対話
この日、無神 守は生まれて初めてバイトをバックれた。理由は自分がいてもいなくても変わらないと思ったからだった。
ーいつからこんな風になったんだろう?俺の生きる意味とは?
そんなことばかり考える毎日だった。
明日の講義にも出る気になれずそのまま、明日は一日ぼーっとしていよう、そう考えながら歩いていた帰り道、事件に巻き込まれた。目の前に見るからに不審な男が現れ、次の瞬間には守は刺されていた。ニュースでやっていた通り魔だった。まぁ、ほとんどの人が同じ感想を抱くんだろうが、彼も同様で最初は何が起こったかわからなかった。そのあと、自分の腹部あたりから力が抜けていく感覚に襲われた。通り魔はもう、逃げてしまったようだ。
薄れゆく意識の中、彼はある声を聴いた。
「ー通り魔が憎いか?」
こんな時に何を、と彼は思ったが、どうせもう自分には話す以外にできることがないので答えることにした。
「…いや、そんなに,憎くは…ない。」
「ーふむ。ではこれから死にゆく君はこの世界に何を思う?」
「…少し、悲しいかな…。」
「ー何がだ?」
「…俺が、最後…まで…いても、いなくても…何も…変わらなかったこと…だ…。

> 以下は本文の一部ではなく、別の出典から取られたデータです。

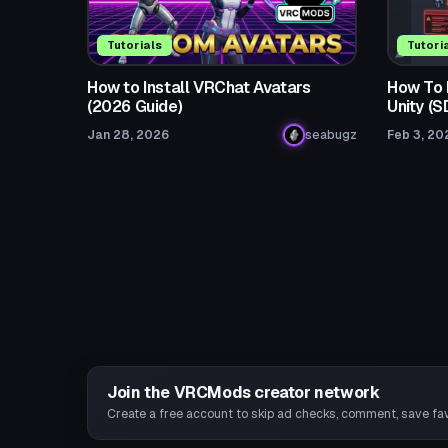
Tutorials
Tutori
How to Install VRChat Avatars
How To F
(2026 Guide)
Unity (
Jan 28, 2026
seabugz
Feb 3, 20
Join the VRCMods creator network
Create a free account to skip ad checks, comment, save favo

」
ここで彼の意識は途絶えた。
目を覚ますと、彼はどこかのベッドの上だった。周りを見まわすと、さまざまな医療機器がある。しかし、不可解なのは、それらは全く見慣れないものだったことだ。
「あの世にしては、ずいぶん現実的だな…。」
と皮肉を漏らしていると、部屋に一人の男が入ってきた。
「目が覚めたか。」
「あんたは誰だ?」
その男を観察してみる。身長は俺と変わらないか、少し高いくらいか。で、深々と帽子をかぶっている。歳は20かそこらくらいか。俺とあまり差はなさそうだな。
「俺か?俺は、そうだな…、イクシズと名乗っておこう。」
「…そうか。で、俺は刺されたんじゃないのか?何で生きてる?」
「治せる奴が治したんだ。」
「…そりゃそうか。ならなんで俺を助けた?」
その男は普通に質問を重ねてくる守の態度に若干驚いたような素振りを見せたあと、
「やけに落ち着いているな、死にかけのお前の答えが興味深かったからだ。」
と答えた。
「俺に何をさせたいんだ?」
「…ある者達の復讐の手伝いを頼みたい。」
「…復讐?誰にだ?」
「特定の誰かじゃない、世界に対して…だ。」
守はますます混乱した。彼が返答に困って黙っていると、男は更に続けた。
「…今は俺たちについてこい。復讐に手を貸すにしろ、貸さないにしろ、いつか自分の存在意義がわかる時が来る。」
「………わかった。ついていこう。」
「よし、ではまず君に力を与えよう。なにせ理由はどうであれ、世界を相手取るのだ。力は持っていて損はない。こっちだ。」
イクシズが部屋を出るのについて行き、床、壁、天井全てが鋼鉄でできていると思われる廊下を歩いて、階段を下る。おそらくこの建物の最深部と思われる所にその部屋はあった。
「ここだ。」
とイクシズはその部屋に入り、守が続いて部屋に入るとそこには、地面のいたるところに刀が突き刺さった空間があった。
「好きな刀を抜け、それがお前の力になる。」
「今のご時世に刀?」
「まあ、抜いてみろって。」
言われた通りに近くにあった刀を一振り抜いてみる。次の瞬間、守は真っ白な光に包まれた。
「…っ、ここは?」
ーお前の世界だ。
頭の中に声が響く。
「だ、だれだ!?」
ー俺はお前だ、守。
「どういうことだ?」
ー俺はお前の力だ。さっき刀を抜いただろう?あの刀は抜いた者の最も深層にある、思い、感情を能力に変える。俺はその象徴として具現化された存在だ。
「なるほど、この際他の疑問はすっ飛ばそう。で、俺に力をくれるのか?」
ー力を与えてもいいが、一つ聞かねばならんことがある。お前はなぜ力を欲する?戦いの果てに何を望む?
「…俺は、他の奴らのように復讐がしたいわけじゃない。ただ、戦いの果てに俺は…俺は、この世界に何が出来るのか、何を残せるのか知りたい。…見届けたいんだ。」
ーならば力を授けよう。我が名は『思伝』。人の想いを受け止め、繋ぐ力だ。
その言葉を最後に意識を現実に引き戻された。